*** Opening Excerpted data ***
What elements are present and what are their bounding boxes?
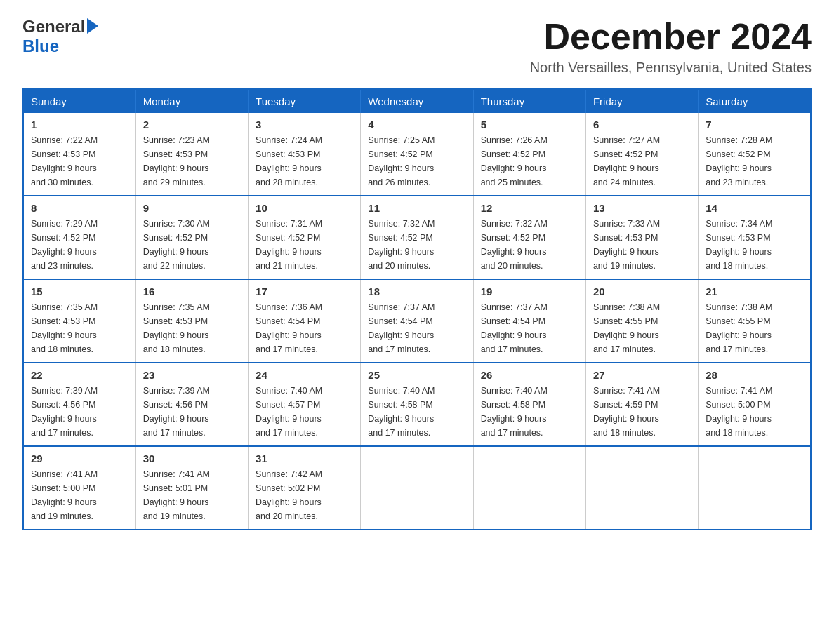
day-number: 4 [368,119,465,130]
day-number: 10 [256,202,353,214]
day-info: Sunrise: 7:35 AM Sunset: 4:53 PM Dayligh… [143,300,241,356]
day-info: Sunrise: 7:22 AM Sunset: 4:53 PM Dayligh… [31,133,128,189]
day-cell: 29 Sunrise: 7:41 AM Sunset: 5:00 PM Dayl… [23,446,135,530]
title-area: December 2024 North Versailles, Pennsylv… [530,17,812,76]
day-number: 2 [143,119,241,130]
day-info: Sunrise: 7:30 AM Sunset: 4:52 PM Dayligh… [143,217,241,273]
day-cell: 31 Sunrise: 7:42 AM Sunset: 5:02 PM Dayl… [249,446,361,530]
day-cell: 23 Sunrise: 7:39 AM Sunset: 4:56 PM Dayl… [135,363,248,446]
day-number: 31 [256,452,353,464]
day-cell: 18 Sunrise: 7:37 AM Sunset: 4:54 PM Dayl… [361,279,473,363]
day-info: Sunrise: 7:40 AM Sunset: 4:58 PM Dayligh… [481,384,578,440]
day-info: Sunrise: 7:33 AM Sunset: 4:53 PM Dayligh… [593,217,691,273]
day-cell: 3 Sunrise: 7:24 AM Sunset: 4:53 PM Dayli… [249,113,361,196]
day-info: Sunrise: 7:25 AM Sunset: 4:52 PM Dayligh… [368,133,465,189]
day-cell [473,446,585,530]
day-number: 1 [31,119,128,130]
day-number: 13 [593,202,691,214]
day-cell: 2 Sunrise: 7:23 AM Sunset: 4:53 PM Dayli… [135,113,248,196]
day-number: 16 [143,286,241,297]
day-cell: 9 Sunrise: 7:30 AM Sunset: 4:52 PM Dayli… [135,196,248,279]
day-number: 15 [31,286,128,297]
day-cell: 1 Sunrise: 7:22 AM Sunset: 4:53 PM Dayli… [23,113,135,196]
day-cell: 15 Sunrise: 7:35 AM Sunset: 4:53 PM Dayl… [23,279,135,363]
day-info: Sunrise: 7:41 AM Sunset: 5:00 PM Dayligh… [706,384,803,440]
day-number: 19 [481,286,578,297]
day-number: 21 [706,286,803,297]
day-info: Sunrise: 7:40 AM Sunset: 4:57 PM Dayligh… [256,384,353,440]
day-number: 20 [593,286,691,297]
col-header-monday: Monday [135,89,248,113]
day-info: Sunrise: 7:41 AM Sunset: 5:01 PM Dayligh… [143,467,241,523]
day-number: 28 [706,369,803,381]
day-info: Sunrise: 7:28 AM Sunset: 4:52 PM Dayligh… [706,133,803,189]
day-info: Sunrise: 7:26 AM Sunset: 4:52 PM Dayligh… [481,133,578,189]
day-cell: 24 Sunrise: 7:40 AM Sunset: 4:57 PM Dayl… [249,363,361,446]
day-number: 3 [256,119,353,130]
day-cell: 4 Sunrise: 7:25 AM Sunset: 4:52 PM Dayli… [361,113,473,196]
day-info: Sunrise: 7:23 AM Sunset: 4:53 PM Dayligh… [143,133,241,189]
page-header: General Blue December 2024 North Versail… [22,17,812,76]
day-number: 14 [706,202,803,214]
day-number: 5 [481,119,578,130]
day-cell: 8 Sunrise: 7:29 AM Sunset: 4:52 PM Dayli… [23,196,135,279]
col-header-tuesday: Tuesday [249,89,361,113]
day-number: 23 [143,369,241,381]
logo-general-text: General [22,17,85,36]
day-cell: 30 Sunrise: 7:41 AM Sunset: 5:01 PM Dayl… [135,446,248,530]
month-title: December 2024 [530,17,812,57]
day-cell [361,446,473,530]
day-cell: 7 Sunrise: 7:28 AM Sunset: 4:52 PM Dayli… [699,113,811,196]
week-row-2: 8 Sunrise: 7:29 AM Sunset: 4:52 PM Dayli… [23,196,811,279]
day-cell: 5 Sunrise: 7:26 AM Sunset: 4:52 PM Dayli… [473,113,585,196]
day-info: Sunrise: 7:34 AM Sunset: 4:53 PM Dayligh… [706,217,803,273]
day-cell: 27 Sunrise: 7:41 AM Sunset: 4:59 PM Dayl… [585,363,698,446]
day-number: 6 [593,119,691,130]
day-info: Sunrise: 7:36 AM Sunset: 4:54 PM Dayligh… [256,300,353,356]
day-info: Sunrise: 7:37 AM Sunset: 4:54 PM Dayligh… [481,300,578,356]
day-number: 11 [368,202,465,214]
day-cell: 11 Sunrise: 7:32 AM Sunset: 4:52 PM Dayl… [361,196,473,279]
day-info: Sunrise: 7:29 AM Sunset: 4:52 PM Dayligh… [31,217,128,273]
col-header-wednesday: Wednesday [361,89,473,113]
day-cell: 12 Sunrise: 7:32 AM Sunset: 4:52 PM Dayl… [473,196,585,279]
day-info: Sunrise: 7:41 AM Sunset: 4:59 PM Dayligh… [593,384,691,440]
day-cell: 17 Sunrise: 7:36 AM Sunset: 4:54 PM Dayl… [249,279,361,363]
day-number: 22 [31,369,128,381]
col-header-thursday: Thursday [473,89,585,113]
col-header-saturday: Saturday [699,89,811,113]
col-header-friday: Friday [585,89,698,113]
week-row-5: 29 Sunrise: 7:41 AM Sunset: 5:00 PM Dayl… [23,446,811,530]
day-cell [699,446,811,530]
calendar-header-row: SundayMondayTuesdayWednesdayThursdayFrid… [23,89,811,113]
day-number: 17 [256,286,353,297]
day-info: Sunrise: 7:32 AM Sunset: 4:52 PM Dayligh… [368,217,465,273]
week-row-3: 15 Sunrise: 7:35 AM Sunset: 4:53 PM Dayl… [23,279,811,363]
day-cell: 19 Sunrise: 7:37 AM Sunset: 4:54 PM Dayl… [473,279,585,363]
day-info: Sunrise: 7:37 AM Sunset: 4:54 PM Dayligh… [368,300,465,356]
day-info: Sunrise: 7:31 AM Sunset: 4:52 PM Dayligh… [256,217,353,273]
day-info: Sunrise: 7:41 AM Sunset: 5:00 PM Dayligh… [31,467,128,523]
logo-arrow-icon [87,18,98,34]
day-cell: 22 Sunrise: 7:39 AM Sunset: 4:56 PM Dayl… [23,363,135,446]
day-info: Sunrise: 7:38 AM Sunset: 4:55 PM Dayligh… [706,300,803,356]
day-number: 24 [256,369,353,381]
day-number: 12 [481,202,578,214]
day-cell: 28 Sunrise: 7:41 AM Sunset: 5:00 PM Dayl… [699,363,811,446]
day-cell [585,446,698,530]
day-number: 26 [481,369,578,381]
col-header-sunday: Sunday [23,89,135,113]
day-info: Sunrise: 7:35 AM Sunset: 4:53 PM Dayligh… [31,300,128,356]
day-info: Sunrise: 7:39 AM Sunset: 4:56 PM Dayligh… [31,384,128,440]
day-number: 8 [31,202,128,214]
day-number: 27 [593,369,691,381]
day-cell: 16 Sunrise: 7:35 AM Sunset: 4:53 PM Dayl… [135,279,248,363]
location-subtitle: North Versailles, Pennsylvania, United S… [530,60,812,76]
day-info: Sunrise: 7:40 AM Sunset: 4:58 PM Dayligh… [368,384,465,440]
day-number: 25 [368,369,465,381]
day-cell: 20 Sunrise: 7:38 AM Sunset: 4:55 PM Dayl… [585,279,698,363]
calendar-table: SundayMondayTuesdayWednesdayThursdayFrid… [22,88,812,530]
logo: General Blue [22,17,98,56]
week-row-4: 22 Sunrise: 7:39 AM Sunset: 4:56 PM Dayl… [23,363,811,446]
day-cell: 13 Sunrise: 7:33 AM Sunset: 4:53 PM Dayl… [585,196,698,279]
*** Closing Excerpted data ***
What to produce: Only the pictures may be dropped; print every record exactly as given.

Answer to this problem:
What elements are present and what are their bounding boxes?
day-number: 4 [368,119,465,130]
day-number: 10 [256,202,353,214]
day-info: Sunrise: 7:35 AM Sunset: 4:53 PM Dayligh… [143,300,241,356]
day-info: Sunrise: 7:22 AM Sunset: 4:53 PM Dayligh… [31,133,128,189]
day-cell: 29 Sunrise: 7:41 AM Sunset: 5:00 PM Dayl… [23,446,135,530]
title-area: December 2024 North Versailles, Pennsylv… [530,17,812,76]
day-number: 2 [143,119,241,130]
day-info: Sunrise: 7:30 AM Sunset: 4:52 PM Dayligh… [143,217,241,273]
day-cell: 31 Sunrise: 7:42 AM Sunset: 5:02 PM Dayl… [249,446,361,530]
day-cell: 23 Sunrise: 7:39 AM Sunset: 4:56 PM Dayl… [135,363,248,446]
day-number: 31 [256,452,353,464]
day-cell: 18 Sunrise: 7:37 AM Sunset: 4:54 PM Dayl… [361,279,473,363]
day-info: Sunrise: 7:40 AM Sunset: 4:58 PM Dayligh… [481,384,578,440]
day-info: Sunrise: 7:33 AM Sunset: 4:53 PM Dayligh… [593,217,691,273]
day-cell: 3 Sunrise: 7:24 AM Sunset: 4:53 PM Dayli… [249,113,361,196]
day-info: Sunrise: 7:25 AM Sunset: 4:52 PM Dayligh… [368,133,465,189]
day-cell [473,446,585,530]
day-number: 1 [31,119,128,130]
day-number: 13 [593,202,691,214]
day-cell: 2 Sunrise: 7:23 AM Sunset: 4:53 PM Dayli… [135,113,248,196]
day-number: 16 [143,286,241,297]
day-cell: 9 Sunrise: 7:30 AM Sunset: 4:52 PM Dayli… [135,196,248,279]
day-number: 15 [31,286,128,297]
day-cell: 1 Sunrise: 7:22 AM Sunset: 4:53 PM Dayli… [23,113,135,196]
day-cell: 15 Sunrise: 7:35 AM Sunset: 4:53 PM Dayl… [23,279,135,363]
day-info: Sunrise: 7:41 AM Sunset: 5:00 PM Dayligh… [706,384,803,440]
day-number: 19 [481,286,578,297]
day-number: 21 [706,286,803,297]
day-info: Sunrise: 7:40 AM Sunset: 4:57 PM Dayligh… [256,384,353,440]
day-number: 20 [593,286,691,297]
col-header-monday: Monday [135,89,248,113]
day-info: Sunrise: 7:41 AM Sunset: 5:01 PM Dayligh… [143,467,241,523]
day-number: 28 [706,369,803,381]
day-info: Sunrise: 7:28 AM Sunset: 4:52 PM Dayligh… [706,133,803,189]
day-info: Sunrise: 7:26 AM Sunset: 4:52 PM Dayligh… [481,133,578,189]
day-cell: 24 Sunrise: 7:40 AM Sunset: 4:57 PM Dayl… [249,363,361,446]
day-number: 3 [256,119,353,130]
day-cell: 4 Sunrise: 7:25 AM Sunset: 4:52 PM Dayli… [361,113,473,196]
day-info: Sunrise: 7:23 AM Sunset: 4:53 PM Dayligh… [143,133,241,189]
page-header: General Blue December 2024 North Versail… [22,17,812,76]
day-number: 14 [706,202,803,214]
day-number: 5 [481,119,578,130]
day-cell: 8 Sunrise: 7:29 AM Sunset: 4:52 PM Dayli… [23,196,135,279]
col-header-tuesday: Tuesday [249,89,361,113]
day-number: 23 [143,369,241,381]
logo-general-text: General [22,17,85,36]
day-cell: 30 Sunrise: 7:41 AM Sunset: 5:01 PM Dayl… [135,446,248,530]
month-title: December 2024 [530,17,812,57]
day-cell [361,446,473,530]
day-cell: 7 Sunrise: 7:28 AM Sunset: 4:52 PM Dayli… [699,113,811,196]
week-row-2: 8 Sunrise: 7:29 AM Sunset: 4:52 PM Dayli… [23,196,811,279]
day-cell: 5 Sunrise: 7:26 AM Sunset: 4:52 PM Dayli… [473,113,585,196]
day-info: Sunrise: 7:34 AM Sunset: 4:53 PM Dayligh… [706,217,803,273]
day-cell: 27 Sunrise: 7:41 AM Sunset: 4:59 PM Dayl… [585,363,698,446]
day-number: 6 [593,119,691,130]
day-info: Sunrise: 7:36 AM Sunset: 4:54 PM Dayligh… [256,300,353,356]
day-info: Sunrise: 7:37 AM Sunset: 4:54 PM Dayligh… [481,300,578,356]
day-number: 11 [368,202,465,214]
day-cell: 11 Sunrise: 7:32 AM Sunset: 4:52 PM Dayl… [361,196,473,279]
day-info: Sunrise: 7:29 AM Sunset: 4:52 PM Dayligh… [31,217,128,273]
col-header-wednesday: Wednesday [361,89,473,113]
day-cell: 12 Sunrise: 7:32 AM Sunset: 4:52 PM Dayl… [473,196,585,279]
day-info: Sunrise: 7:41 AM Sunset: 4:59 PM Dayligh… [593,384,691,440]
day-cell: 17 Sunrise: 7:36 AM Sunset: 4:54 PM Dayl… [249,279,361,363]
day-number: 22 [31,369,128,381]
col-header-thursday: Thursday [473,89,585,113]
col-header-saturday: Saturday [699,89,811,113]
col-header-friday: Friday [585,89,698,113]
week-row-5: 29 Sunrise: 7:41 AM Sunset: 5:00 PM Dayl… [23,446,811,530]
day-cell [699,446,811,530]
calendar-header-row: SundayMondayTuesdayWednesdayThursdayFrid… [23,89,811,113]
day-number: 17 [256,286,353,297]
day-info: Sunrise: 7:32 AM Sunset: 4:52 PM Dayligh… [368,217,465,273]
week-row-3: 15 Sunrise: 7:35 AM Sunset: 4:53 PM Dayl… [23,279,811,363]
day-cell: 19 Sunrise: 7:37 AM Sunset: 4:54 PM Dayl… [473,279,585,363]
day-info: Sunrise: 7:37 AM Sunset: 4:54 PM Dayligh… [368,300,465,356]
day-info: Sunrise: 7:31 AM Sunset: 4:52 PM Dayligh… [256,217,353,273]
day-info: Sunrise: 7:41 AM Sunset: 5:00 PM Dayligh… [31,467,128,523]
logo-arrow-icon [87,18,98,34]
day-cell: 22 Sunrise: 7:39 AM Sunset: 4:56 PM Dayl… [23,363,135,446]
day-info: Sunrise: 7:38 AM Sunset: 4:55 PM Dayligh… [706,300,803,356]
day-number: 24 [256,369,353,381]
day-number: 12 [481,202,578,214]
day-cell: 28 Sunrise: 7:41 AM Sunset: 5:00 PM Dayl… [699,363,811,446]
day-cell [585,446,698,530]
day-number: 26 [481,369,578,381]
col-header-sunday: Sunday [23,89,135,113]
day-info: Sunrise: 7:35 AM Sunset: 4:53 PM Dayligh… [31,300,128,356]
day-info: Sunrise: 7:39 AM Sunset: 4:56 PM Dayligh… [31,384,128,440]
day-number: 8 [31,202,128,214]
day-number: 27 [593,369,691,381]
day-cell: 16 Sunrise: 7:35 AM Sunset: 4:53 PM Dayl… [135,279,248,363]
location-subtitle: North Versailles, Pennsylvania, United S… [530,60,812,76]
day-info: Sunrise: 7:40 AM Sunset: 4:58 PM Dayligh… [368,384,465,440]
day-number: 25 [368,369,465,381]
day-cell: 20 Sunrise: 7:38 AM Sunset: 4:55 PM Dayl… [585,279,698,363]
calendar-table: SundayMondayTuesdayWednesdayThursdayFrid… [22,88,812,530]
logo: General Blue [22,17,98,56]
week-row-4: 22 Sunrise: 7:39 AM Sunset: 4:56 PM Dayl… [23,363,811,446]
day-cell: 13 Sunrise: 7:33 AM Sunset: 4:53 PM Dayl… [585,196,698,279]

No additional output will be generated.